I’ve spoken to a few people about whether they’d use these apps and responses have been mixed. Some people are open to it, seeing it as convenient and discreet. But others feel that swiping left or right to meet a partner cheapens the process of meeting a partner, that it erodes the seriousness and sanctity of getting to know someone within a Muslim framework. Others feel like it’d be too awkward to use an app like this because the chances of them having a cyber run-in with an ex or unwanted acquaintance are just too high. (The Muslim community in Sydney particularly is like a squishy anthill, so I don’t blame them.)
Whatever your feelings are on these apps, the demand for them is undeniable. I decided to head straight to the source and had a chat with Khalil Jessa, the creator of Salaam Swipe, and Hamid Saify, the creator of the Crescent app. While both are based in North America, they anticipate that their apps will have global reach across Muslim diaspora communities.

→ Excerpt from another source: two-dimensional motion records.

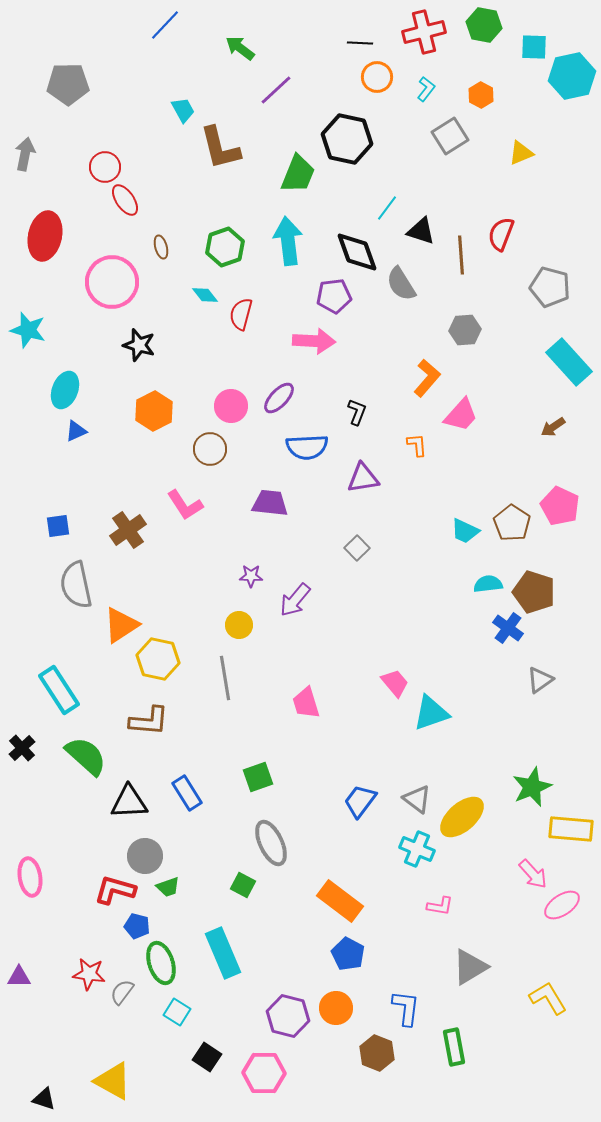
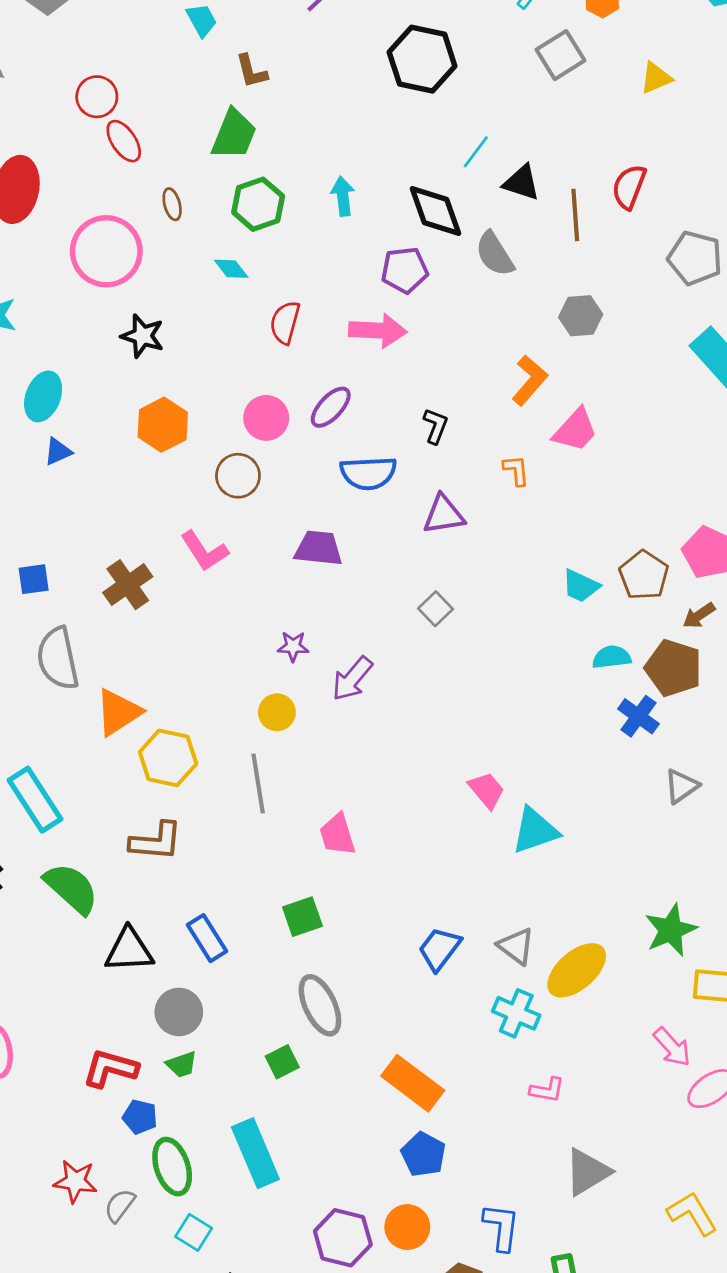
brown L-shape: (220, 148) -> (251, 71), size x0.6
green trapezoid: (298, 174) -> (234, 134), moved
cyan arrow: (288, 241) -> (343, 196), size x0.6
red semicircle: (241, 314) -> (285, 323), moved
brown arrow: (553, 427) -> (699, 615), moved
pink trapezoid: (306, 703) -> (337, 835), moved
gray circle: (145, 856) -> (179, 1012), moved
green square: (243, 885) -> (282, 1062), turned 35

Jessa experienced these issues first-hand as a young Muslim in Canada and felt that “it is just too difficult to meet one another within our communities”, citing lack of opportunity and space to meet people as a key issue for Muslims. Saify echoed this, saying that “[y]ou either know all the Muslims in your community, or you live in a city without many options to explore the potential of love.” He noted that there were few “inclusive” spaces for Muslims of all stripes and colours to meet other Muslims, something he hopes will change with apps such as his.
Both apps have similar functionality to Tinder, which I flagged as a potential issue for some Muslims, given that app’s rather (cough) seedy reputation. Jessa stated that “[t]he fact that people are making a conscious attempt to find someone of their faith on Salaam Swipe shows that they are looking for something more meaningful than just a casual relationship.”Saify emphasised the flexibility of using Crescent, noting that while some may be on there to get married, others may just be looking to make friends.
Privacy and discretion are key in this game. For those worrying about their Facebook friends popping up as potential matches, Salaam Swipe has a feature which specifically weeds out Facebook friends. Saify admitted that there is a stigma attached to Muslims meeting people online, and while he notes that it’s already happening, “no one is going to readily admit it.” However, Jessa believed that “it makes total sense” to search for someone online, particularly for Muslims who are looking for very specific characteristics in a partner.
Both Jessa and Saify feel that their apps provide a safe space for young Muslims who may have few alternatives. Saify noted that there is often “friction” associated with Muslims meeting partners and that apps like Crescent can play a part in making the process smoother and more natural, while Salaam Swipe reflects an attempt on Jessa’s part to “level the playing field and make it as fun and easy to meet people within our community, as it is to meet people outside of our community.”
Studies have shown that a third of couples in the US now meet online, and it appears that many Muslims are jumping right on board. Jessa laughingly notes that he would definitely use his own app, while Saify also tried his hand at Muslim and Afghan matrimonial sites before meeting his wife (offline, as it so happens). To swipe left, or right, or not at all? The choices are now all at your fingertips.
Would you use apps like this? Why or why not?